How to Relax When You Can't Take a Vacation
Americans need to start figuring out how to relax when they can’t take a vacation. We live in the only advanced economy that doesn’t guarantee its workers paid vacation. About one in four Americans receives neither paid vacations or holidays, and those of us that do average only ten days of paid vacation and six paid holidays a year. For a comparison, workers in the European Union receive at least 20 days of paid vacation per year.
We are overworked, and it's costing American companies, with Oxford Economics estimating $224 billion in liabilities. That is a whole lot of reasons for us to tackle this problem, but we can’t expect a solution overnight. We need to care for ourselves in the here and now.
Whatever the reasons, if you're one of the millions of Americans who can’t take a vacation, here’s how you can relax with the time you have.
Your Daily Relax
Americans have a habit of working hard and fast, burning our mental and physical reserves while promising to recoup when everything is done.
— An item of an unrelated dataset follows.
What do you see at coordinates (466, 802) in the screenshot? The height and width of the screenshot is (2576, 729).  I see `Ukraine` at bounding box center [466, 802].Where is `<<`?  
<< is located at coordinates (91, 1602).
But in our 24/7 culture, it can be hard to find the time to put work aside and truly relax. We need to make that time.
Microbreaks are a good start. For roughly every hour of work, take a 10-minute break to do something rejuvenating: go for a walk or enjoy a small chat. One study suggests that those who socialize at work are more productive, while another found that looking at cute images leads to increased performance. (Skeptical? Just check out this baby rhino and then ask yourself how you feel about life, the universe, and everything else.)
Once the work day wraps up, do yourself a favor and unplug. Don’t check email or the status of your latest project. Sure, this may not be practical every day, but try your best to make working after hours the exception, not the rule. Same goes for weekends.
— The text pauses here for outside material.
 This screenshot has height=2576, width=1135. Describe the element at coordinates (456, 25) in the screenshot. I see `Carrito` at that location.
Then make time to do something you enjoy. It could be going to the bar with friends or reading a book on the couch. The specific activity will depend on your personality and the type of day, but you should pursue something that engages you, not a passive activity like watching TV or mindlessly surfing social media. Of course, mindless activities have their benefits; they just shouldn’t consume all your precious off-work time.
When You Can’t Vacation, Staycation
Relaxing after work is important, but to really rejuvenate, you need to take personal days. And if you can’t take vacations, then you’ll need to make those weekends count. Enter the staycation.
A staycation can be an elaborate day or a single, small activity. It can be expensive or free. The only requirement for a staycation is that you enjoy a leisure activity at home that would generally be something you would do on vacation. This makes the staycation an incredibly versatile way to relax, regardless of your personal situation.
Need some ideas for your next staycation? We’ve got you covered:
- Hit the town. Stay at a hotel, go to a nice restaurant, order room service. Basically, do everything you’d normally do on vacation in your hometown.
- Nature walk. Find a nearby national park and go exploring.
- Take a class. You don’t need a Caribbean cruise to learn salsa dancing. Find a class offered through a local organization or community college and learn something you’ve always wanted to know.
- Spa day. Sounds nice, right?
- Live theater. Movies are fun, but plays and symphonies give you an excuse to dress up and experience something truly unique.
- Visit a museum. Museums house insightful experiences right down the street. Don’t forget to see if the museum is hosting a special exhibit.
- Local events. From farmers markets to art walks to pub crawls, communities offer a wide range of events that will show you your hometown in a new light. Many of these events are free, too, so your staycation won’t break the bank.
- Try something new. Vacations are about experiencing a new culture, cuisine, or countryside. Hit up your local tourism board’s website, and see what you can find. It doesn’t have to be extravagant as long as it's different.
Most communities will be able to accommodate some of these ideas. To maximize the effect, we recommend taking two days’ worth of staycation, but if your schedule only allows for one personal day, make the most of it: turn off the technology, unplug the Internet, and turn on your out-of-office email response so you don’t have to worry about responding back. This way you can truly relax and rejuvenate, without having to worry about work.